Cost based attacks


I tried something recently with my group I thought I would share: Cost Based Attacks.

While much of ICRPG handwaves cost for simplicity, it always bothered me a bit that magic could be cast in a nearly unlimited fashion and was, as it seemed to me, overpowered within basic ICRPG. So, I pulled something from the real world and introduced higher costs depending on the nature of the attack, using Hankerin’s “coin” for inspiration.

Melee weapons have a single cost, can be used in an almost unlimited fashion, but are close range. Arrows are further range, but you only get 4-5 for a coin. Bullets are further range and do more damage, but cost 1 coin each, and spells can also be ranged and do more damage in general than bullets, but may cost 2-3 coins per spell charge used when casting.

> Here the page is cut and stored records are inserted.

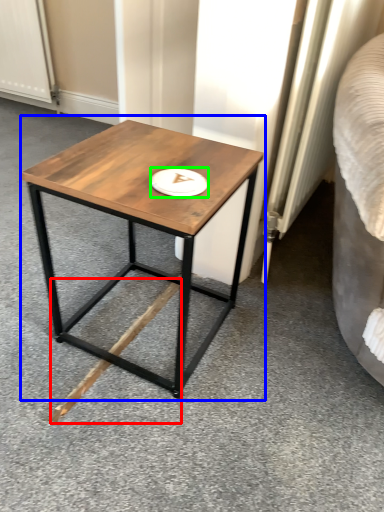 Question: Which object is the farthest from wood (highlighted by a red box)? Choose among these: coffee table (highlighted by a blue box) or platter (highlighted by a green box).

Choices:
 (A) coffee table
 (B) platter

Answer: (B) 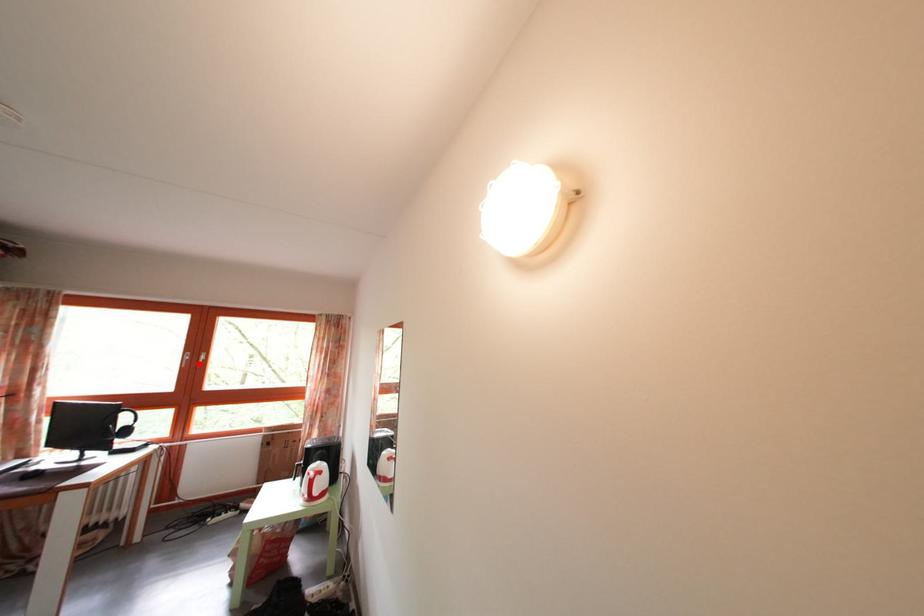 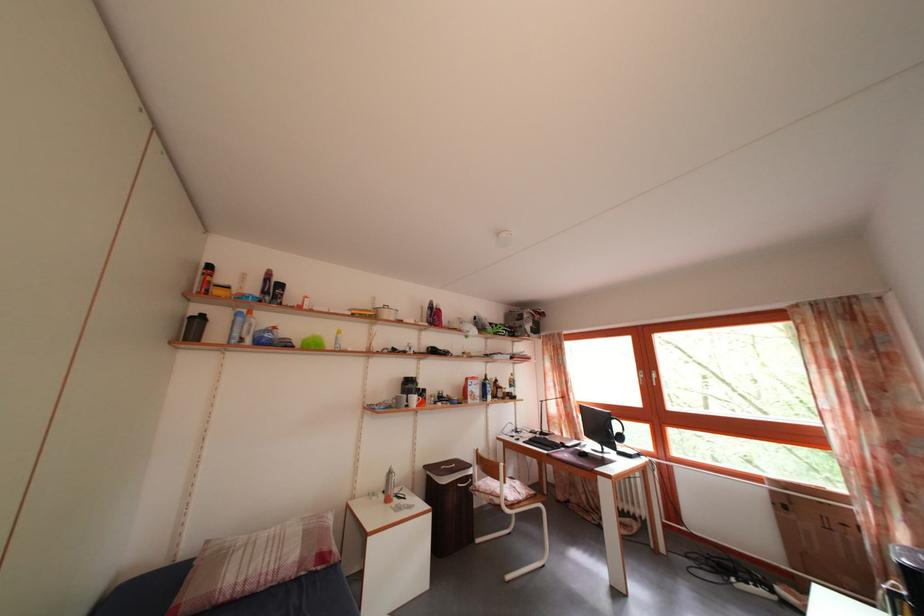 Where in the second image is the point corresponding to the highlighted location from the first image?

(652, 382) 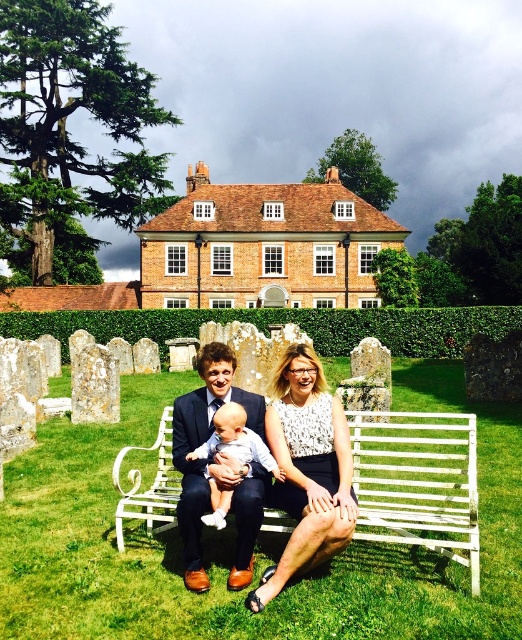 Who is positioned more to the left, white metal bench at center or matte black suit at center?

matte black suit at center is more to the left.

Who is more forward, (162, 468) or (235, 481)?

Positioned in front is point (235, 481).

You are a GUI agent. You are given a task and a screenshot of the screen. Output one action in this format:
    pyautogui.click(x=<x>, y=<y>)
    Task: Click on the white metal bench at center
    
    Given the screenshot: What is the action you would take?
    pyautogui.click(x=418, y=481)

Between white lace blouse at center and light blue fabric baby at center, which one appears on the right side from the viewer's perspective?

white lace blouse at center is more to the right.

How distant is white lace blouse at center from light blue fabric baby at center?

A distance of 13.12 feet exists between white lace blouse at center and light blue fabric baby at center.

Identify the location of white lace blouse at center. The height and width of the screenshot is (640, 522). (306, 468).

Can you confirm if white lace blouse at center is shorter than matte black suit at center?

In fact, white lace blouse at center may be taller than matte black suit at center.

Is white lace blouse at center closer to the viewer compared to matte black suit at center?

Yes, white lace blouse at center is in front of matte black suit at center.

Between point (317, 481) and point (256, 504), which one is positioned behind?

Point (317, 481)

Identify the location of white lace blouse at center. The image size is (522, 640). (306, 468). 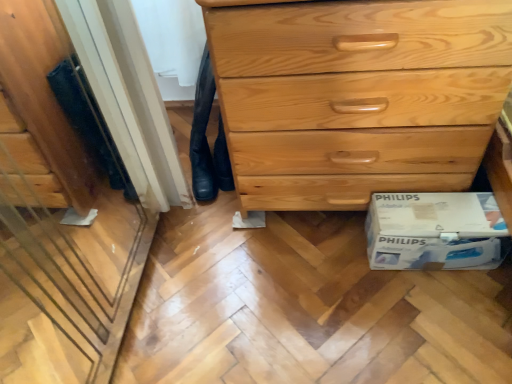 This screenshot has width=512, height=384. In order to click on free region on the left part of white cardboard box at lower right in this screenshot , I will do `click(342, 271)`. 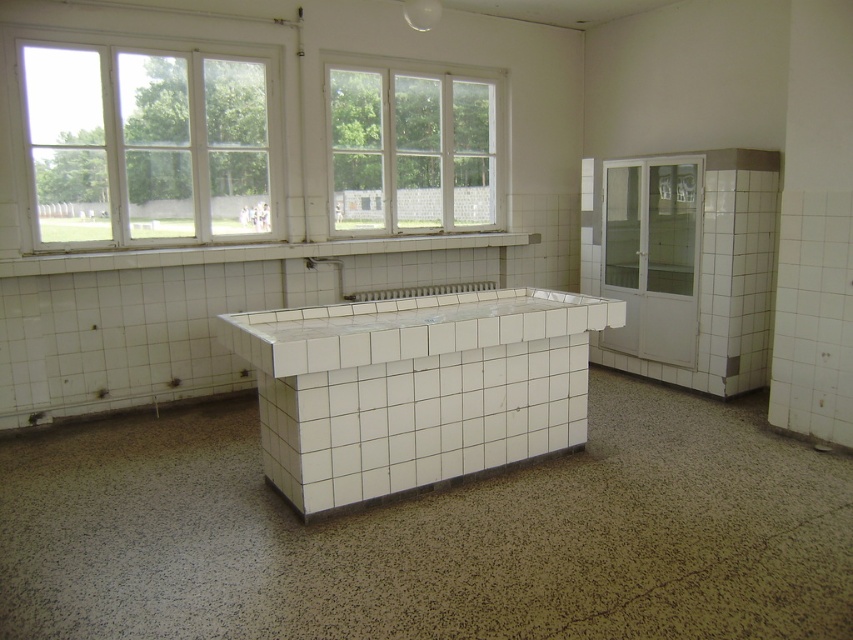 Question: Which object is positioned closest to the clear glass window at upper left?

Choices:
 (A) white tile counter at center
 (B) white glass window at upper center

Answer: (B)

Question: Is white tile counter at center below white glossy counter top at center?

Choices:
 (A) yes
 (B) no

Answer: (A)

Question: Which of the following is the closest to the observer?

Choices:
 (A) white glass window at upper center
 (B) clear glass window at upper left

Answer: (B)

Question: Can you confirm if white glass window at upper center is positioned above white glossy counter top at center?

Choices:
 (A) no
 (B) yes

Answer: (B)

Question: In this image, where is clear glass window at upper left located relative to white glossy counter top at center?

Choices:
 (A) right
 (B) left

Answer: (B)

Question: Among these objects, which one is farthest from the camera?

Choices:
 (A) white glossy counter top at center
 (B) white tile counter at center
 (C) white glass window at upper center

Answer: (C) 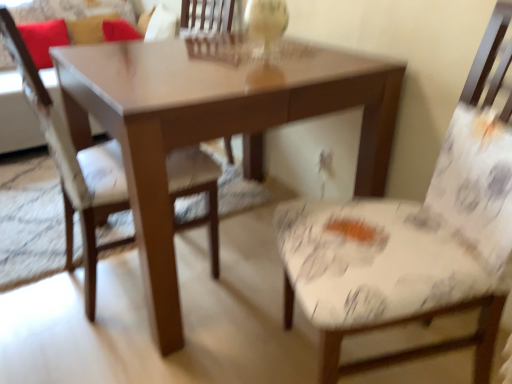 Question: Is velvet red pillow at upper left, which is the second pillow from left to right, thinner than patterned fabric chair at left, the 2th chair viewed from the right?

Choices:
 (A) yes
 (B) no

Answer: (A)

Question: Is velvet red pillow at upper left, which is the second pillow from left to right, facing towards patterned fabric chair at left, marked as the 1th chair in a left-to-right arrangement?

Choices:
 (A) no
 (B) yes

Answer: (B)

Question: Is velvet red pillow at upper left, which is the second pillow from left to right, positioned far away from patterned fabric chair at left, the 2th chair viewed from the right?

Choices:
 (A) no
 (B) yes

Answer: (B)

Question: Considering the relative positions of velvet red pillow at upper left, which is the second pillow from left to right, and patterned fabric chair at left, marked as the 1th chair in a left-to-right arrangement, in the image provided, is velvet red pillow at upper left, which is the second pillow from left to right, to the left of patterned fabric chair at left, marked as the 1th chair in a left-to-right arrangement, from the viewer's perspective?

Choices:
 (A) no
 (B) yes

Answer: (B)

Question: Considering the relative positions of velvet red pillow at upper left, which is the second pillow from left to right, and patterned fabric chair at left, the 2th chair viewed from the right, in the image provided, is velvet red pillow at upper left, which is the second pillow from left to right, in front of patterned fabric chair at left, the 2th chair viewed from the right,?

Choices:
 (A) no
 (B) yes

Answer: (A)

Question: Is velvet red pillow at upper left, which is the second pillow from left to right, positioned beyond the bounds of patterned fabric chair at left, the 2th chair viewed from the right?

Choices:
 (A) yes
 (B) no

Answer: (A)

Question: Can you confirm if red fabric pillow at upper left, which ranks as the 1th pillow in left-to-right order, is smaller than patterned fabric chair at left, the 2th chair viewed from the right?

Choices:
 (A) no
 (B) yes

Answer: (B)

Question: Considering the relative positions of red fabric pillow at upper left, which is counted as the second pillow, starting from the right, and patterned fabric chair at left, marked as the 1th chair in a left-to-right arrangement, in the image provided, is red fabric pillow at upper left, which is counted as the second pillow, starting from the right, to the right of patterned fabric chair at left, marked as the 1th chair in a left-to-right arrangement, from the viewer's perspective?

Choices:
 (A) yes
 (B) no

Answer: (B)

Question: From a real-world perspective, is red fabric pillow at upper left, which is counted as the second pillow, starting from the right, physically above patterned fabric chair at left, the 2th chair viewed from the right?

Choices:
 (A) yes
 (B) no

Answer: (A)

Question: Considering the relative sizes of red fabric pillow at upper left, which is counted as the second pillow, starting from the right, and patterned fabric chair at left, the 2th chair viewed from the right, in the image provided, is red fabric pillow at upper left, which is counted as the second pillow, starting from the right, taller than patterned fabric chair at left, the 2th chair viewed from the right,?

Choices:
 (A) no
 (B) yes

Answer: (A)

Question: Could you tell me if red fabric pillow at upper left, which is counted as the second pillow, starting from the right, is turned towards patterned fabric chair at left, marked as the 1th chair in a left-to-right arrangement?

Choices:
 (A) yes
 (B) no

Answer: (A)

Question: Does red fabric pillow at upper left, which is counted as the second pillow, starting from the right, come behind patterned fabric chair at left, the 2th chair viewed from the right?

Choices:
 (A) no
 (B) yes

Answer: (B)

Question: Does matte brown table at center appear on the right side of velvet red couch at upper left?

Choices:
 (A) yes
 (B) no

Answer: (A) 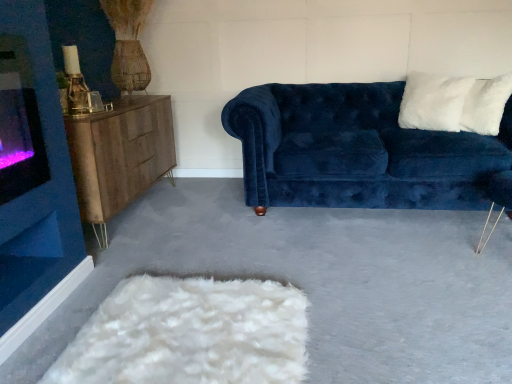 Question: Is velvet blue couch at center taller than wooden sideboard at left?

Choices:
 (A) yes
 (B) no

Answer: (A)

Question: Would you say velvet blue couch at center contains wooden sideboard at left?

Choices:
 (A) yes
 (B) no

Answer: (B)

Question: Is velvet blue couch at center next to wooden sideboard at left?

Choices:
 (A) no
 (B) yes

Answer: (A)

Question: Would you say velvet blue couch at center is a long distance from wooden sideboard at left?

Choices:
 (A) yes
 (B) no

Answer: (A)

Question: Can you confirm if velvet blue couch at center is bigger than wooden sideboard at left?

Choices:
 (A) no
 (B) yes

Answer: (B)

Question: In terms of width, does wooden sideboard at left look wider or thinner when compared to white fluffy pillow at upper right?

Choices:
 (A) wide
 (B) thin

Answer: (A)

Question: In terms of size, does wooden sideboard at left appear bigger or smaller than white fluffy pillow at upper right?

Choices:
 (A) small
 (B) big

Answer: (B)

Question: Considering their positions, is wooden sideboard at left located in front of or behind white fluffy pillow at upper right?

Choices:
 (A) behind
 (B) front

Answer: (B)

Question: From a real-world perspective, is wooden sideboard at left physically located above or below white fluffy pillow at upper right?

Choices:
 (A) below
 (B) above

Answer: (A)

Question: Would you say velvet blue couch at center is to the left or to the right of wooden sideboard at left in the picture?

Choices:
 (A) right
 (B) left

Answer: (A)

Question: Choose the correct answer: Is velvet blue couch at center inside wooden sideboard at left or outside it?

Choices:
 (A) outside
 (B) inside

Answer: (A)

Question: Looking at their shapes, would you say velvet blue couch at center is wider or thinner than wooden sideboard at left?

Choices:
 (A) thin
 (B) wide

Answer: (B)

Question: Does point (287, 158) appear closer or farther from the camera than point (130, 114)?

Choices:
 (A) farther
 (B) closer

Answer: (A)

Question: From a real-world perspective, relative to wooden sideboard at left, is white fluffy pillow at upper right vertically above or below?

Choices:
 (A) below
 (B) above

Answer: (B)

Question: From the image's perspective, is white fluffy pillow at upper right positioned above or below wooden sideboard at left?

Choices:
 (A) below
 (B) above

Answer: (B) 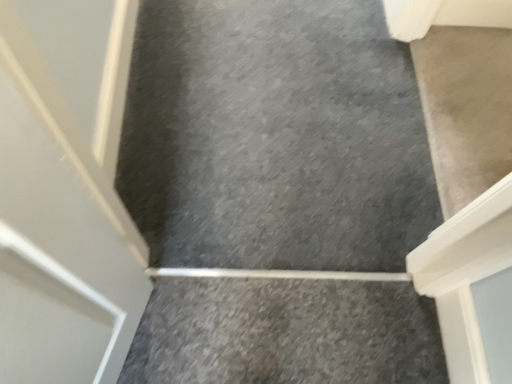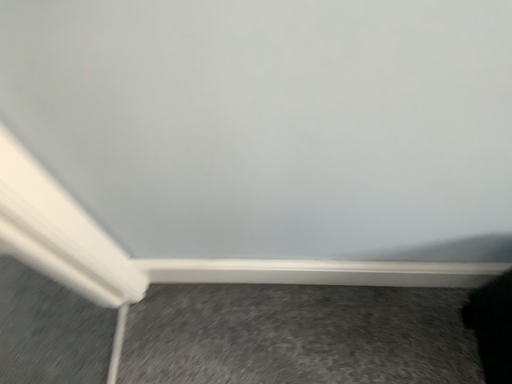 Question: How did the camera likely rotate when shooting the video?

Choices:
 (A) rotated upward
 (B) rotated downward

Answer: (A) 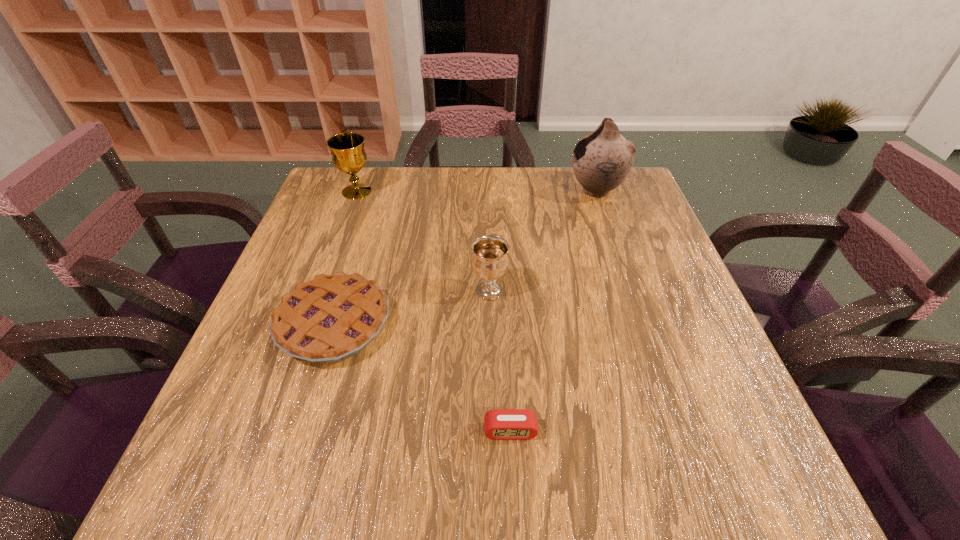 The image size is (960, 540). I want to click on free space located 0.080m from the spout of the tallest object, so click(x=540, y=190).

Locate an element on the screen. Image resolution: width=960 pixels, height=540 pixels. blank area located 0.220m from the spout of the tallest object is located at coordinates (490, 190).

Where is `free space located 0.310m on the front of the farther chalice`? Image resolution: width=960 pixels, height=540 pixels. free space located 0.310m on the front of the farther chalice is located at coordinates (324, 280).

I want to click on vacant area situated on the left of the shorter chalice, so click(x=340, y=291).

This screenshot has height=540, width=960. In order to click on vacant space located on the back of the second shortest object in this screenshot , I will do `click(371, 206)`.

This screenshot has width=960, height=540. Find the location of `pottery that is at the far edge`. pottery that is at the far edge is located at coordinates (601, 161).

Where is `chalice at the far edge`? chalice at the far edge is located at coordinates (x=347, y=150).

You are a GUI agent. You are given a task and a screenshot of the screen. Output one action in this format:
    pyautogui.click(x=<x>, y=<y>)
    Task: Click on the chalice that is at the left edge
    The width and height of the screenshot is (960, 540).
    Given the screenshot: What is the action you would take?
    pyautogui.click(x=347, y=150)

Identify the location of pie that is at the left edge. (331, 318).

Image resolution: width=960 pixels, height=540 pixels. In order to click on object situated at the right edge in this screenshot , I will do `click(601, 161)`. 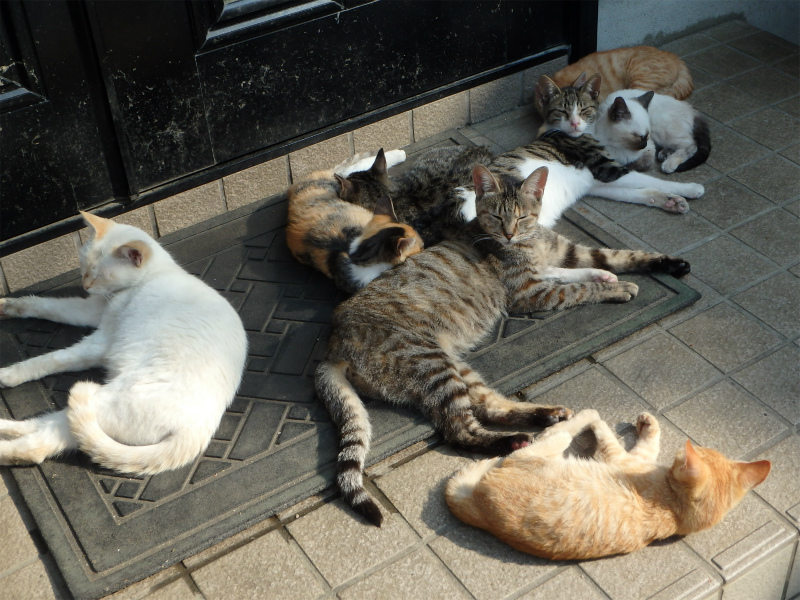 Where is `left front leg`? left front leg is located at coordinates (30, 366). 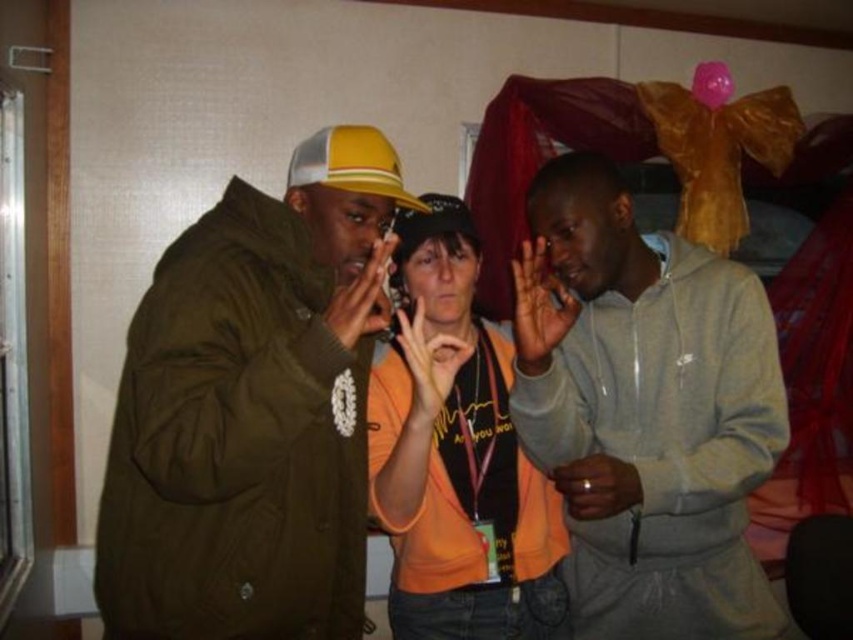 You are an observer standing in front of the three people. Which of the two yellow baseball caps, the yellow mesh baseball cap at upper left or the matte yellow baseball cap at center, is taller?

The yellow mesh baseball cap at upper left has a greater height compared to the matte yellow baseball cap at center.

You are standing in the room and want to reach the point at coordinates point (521, 248) from the point at coordinates point (403, 252). Which direction should you move in to get there?

To reach point (521, 248) from point (403, 252), you should move forward since point (521, 248) is in front of point (403, 252). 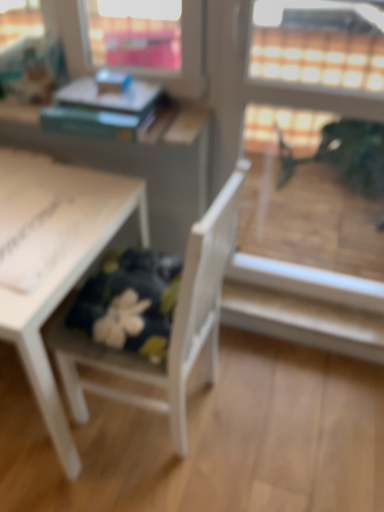 Image resolution: width=384 pixels, height=512 pixels. I want to click on vacant area that is in front of white wood chair at lower left, so click(x=150, y=482). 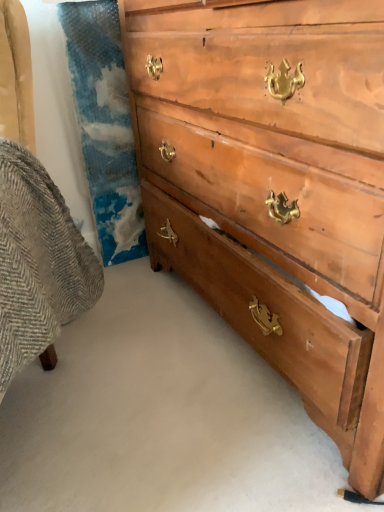 Question: Is light brown wood chest of drawers at center taller or shorter than textured gray fabric swivel chair at left?

Choices:
 (A) tall
 (B) short

Answer: (A)

Question: From the image's perspective, relative to textured gray fabric swivel chair at left, is light brown wood chest of drawers at center above or below?

Choices:
 (A) above
 (B) below

Answer: (A)

Question: In terms of size, does light brown wood chest of drawers at center appear bigger or smaller than textured gray fabric swivel chair at left?

Choices:
 (A) big
 (B) small

Answer: (A)

Question: Visually, is textured gray fabric swivel chair at left positioned to the left or to the right of light brown wood chest of drawers at center?

Choices:
 (A) left
 (B) right

Answer: (A)

Question: Looking at the image, does textured gray fabric swivel chair at left seem bigger or smaller compared to light brown wood chest of drawers at center?

Choices:
 (A) small
 (B) big

Answer: (A)

Question: Do you think textured gray fabric swivel chair at left is within light brown wood chest of drawers at center, or outside of it?

Choices:
 (A) inside
 (B) outside

Answer: (B)

Question: In terms of width, does textured gray fabric swivel chair at left look wider or thinner when compared to light brown wood chest of drawers at center?

Choices:
 (A) thin
 (B) wide

Answer: (B) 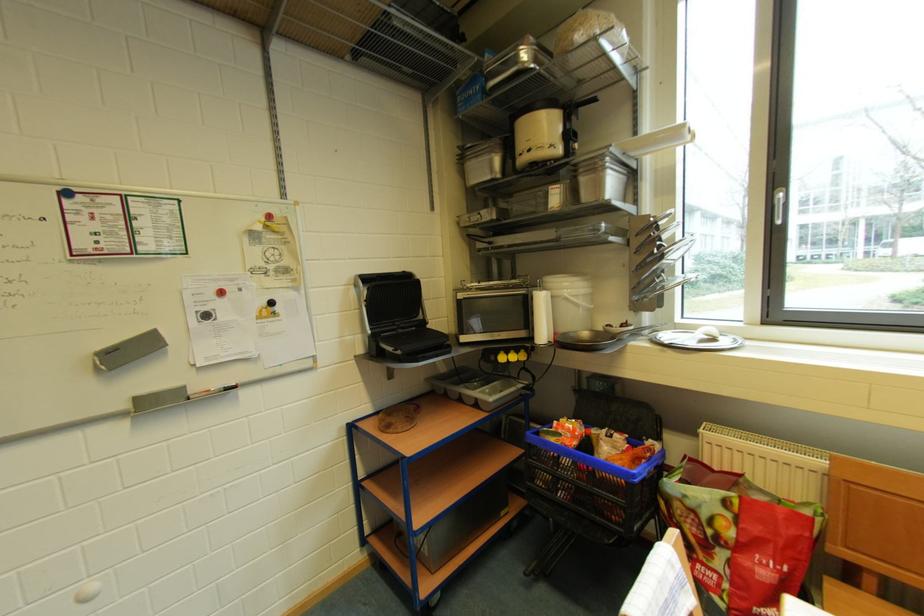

Throw in the equivalent of a quiver, magazine, or yog crystal that can hold limited ammunition, and it adds in the limited resource concept forcing players to make choices. It also seems to balance out, in my limited experience at the table with it, the different play approaches, so it really feels like spellcasters are equal with their melee counterparts, without the need for artificial nerfing by making them physically weak, etc. It just comes down to economics and preference.

I’m sure this concept is not new, but wanted to throw it out there and see if there were any other recommended tweaks I could use to improve the way it plays. Thoughts? Thanks in advance.


I think a lot of balancing depends on the adventure, which is why we end up with very different preferences. If the adventure is mostly combination encounters in smallish “rooms” - like a classic dungeon - the benefit from ranged attacks is small, and magic can be fairly well balanced through spells. Arcane missile, for example, will deal more damage than an axe, but is unhelpful for smashing down a door or any of the other things where WEAPON is more versatile.

That said, I like your idea and think it works well - especially in campaigns with more consistent combat focus. It can also add an interesting thematic, in the choice of consumable needed.


Thanks Olav.

In the test campaign, we went with a West Marches/Last City style but with economic motivations in place, so the mechanic worked well. However, I hadn’t considered what spells could or could not do, which is a really good point. I think I would have allowed an arcane missile to break down a door just as easily as an axe. Putting limitations on how magic affects things is brilliant, and I am going to implement that going forward. Thanks again for your input.


Good point about economic motivations - that’s a great reason for tying magic to a consumable!